White Noise review: Noah Baumbach’s adaptation is a dense and thrilling experience – FNC 2022
White Noise Review
Following up 2019’s acclaimed Marriage Story, writer-director Noah Baumbach is back with White Noise, a dense and thrilling adaptation of Don DeLillo’s “unfilmable” 1985 novel of the same name.
A massive film unlike anything Baumbach has attempted up to this point, White Noise focuses on a family (including Adam Driver and Baumbach’s frequent star Greta Gerwig) dealing with the after-effects of an “Airborne Toxic Event.”

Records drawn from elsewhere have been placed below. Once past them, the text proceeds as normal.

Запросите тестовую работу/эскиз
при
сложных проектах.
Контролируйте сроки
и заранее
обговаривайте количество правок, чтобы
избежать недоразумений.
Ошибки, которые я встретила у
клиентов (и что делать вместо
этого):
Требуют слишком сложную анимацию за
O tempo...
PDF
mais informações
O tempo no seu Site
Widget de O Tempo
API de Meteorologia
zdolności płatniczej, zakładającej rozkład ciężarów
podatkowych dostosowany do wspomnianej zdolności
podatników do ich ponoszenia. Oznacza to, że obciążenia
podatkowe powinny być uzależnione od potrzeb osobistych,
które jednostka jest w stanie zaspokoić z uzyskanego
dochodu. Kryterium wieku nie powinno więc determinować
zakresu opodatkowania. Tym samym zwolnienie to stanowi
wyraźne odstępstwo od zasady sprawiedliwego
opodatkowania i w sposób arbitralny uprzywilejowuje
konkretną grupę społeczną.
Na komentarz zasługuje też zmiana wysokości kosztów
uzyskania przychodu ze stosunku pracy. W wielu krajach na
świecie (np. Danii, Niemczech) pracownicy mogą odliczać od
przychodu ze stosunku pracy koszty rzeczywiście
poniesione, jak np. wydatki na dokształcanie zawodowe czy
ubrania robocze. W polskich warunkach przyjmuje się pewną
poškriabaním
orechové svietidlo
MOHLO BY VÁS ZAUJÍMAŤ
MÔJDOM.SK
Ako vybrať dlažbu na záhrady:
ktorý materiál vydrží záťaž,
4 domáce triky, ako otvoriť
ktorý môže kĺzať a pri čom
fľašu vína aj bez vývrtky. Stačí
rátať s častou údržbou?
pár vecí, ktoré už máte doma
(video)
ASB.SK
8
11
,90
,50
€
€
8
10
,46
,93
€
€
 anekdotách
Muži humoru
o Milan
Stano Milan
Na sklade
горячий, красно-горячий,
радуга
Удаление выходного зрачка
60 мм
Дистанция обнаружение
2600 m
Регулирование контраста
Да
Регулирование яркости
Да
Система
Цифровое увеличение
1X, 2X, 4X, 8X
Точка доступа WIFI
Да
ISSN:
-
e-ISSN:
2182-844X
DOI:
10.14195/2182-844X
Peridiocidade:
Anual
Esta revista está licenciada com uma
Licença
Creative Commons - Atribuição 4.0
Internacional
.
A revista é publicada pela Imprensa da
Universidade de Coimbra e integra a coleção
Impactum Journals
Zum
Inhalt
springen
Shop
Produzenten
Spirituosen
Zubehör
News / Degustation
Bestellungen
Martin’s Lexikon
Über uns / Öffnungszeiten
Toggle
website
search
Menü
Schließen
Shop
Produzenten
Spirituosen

After a train accident unleashes a toxic chemical over their town, Jack Gladney (Driver) and his wife Babette (Gerwig) are forced to confront their fear of death while trying to find inspiration to live amidst the chaos spurned by the accident.
A deft satire of academia and ’80s self-centered culture, Baumbach brings the winding monologues of DeLillo’s book to the screen while adding an almost Spielberg-like sense of wonder, especially in the film’s terrifying accident sequence.
With riveting performances from Driver and Gerwig and co-star Don Cheadle and a sprawling structure reminiscent of the best Robert Altman films, White Noise is an overwhelming cinematic experience that probes life’s biggest questions. (It also features a vibrant musical dance sequence set to a thumping new LCD Soundsystem track.)
It may not be for everyone, but Baumbach is vibrating at an exciting frequency here and easily demonstrates that he can handle material as challenging and uncompromising as this.
White Noise arrives in select theaters on November 25, 2022, before hitting Netflix on December 30.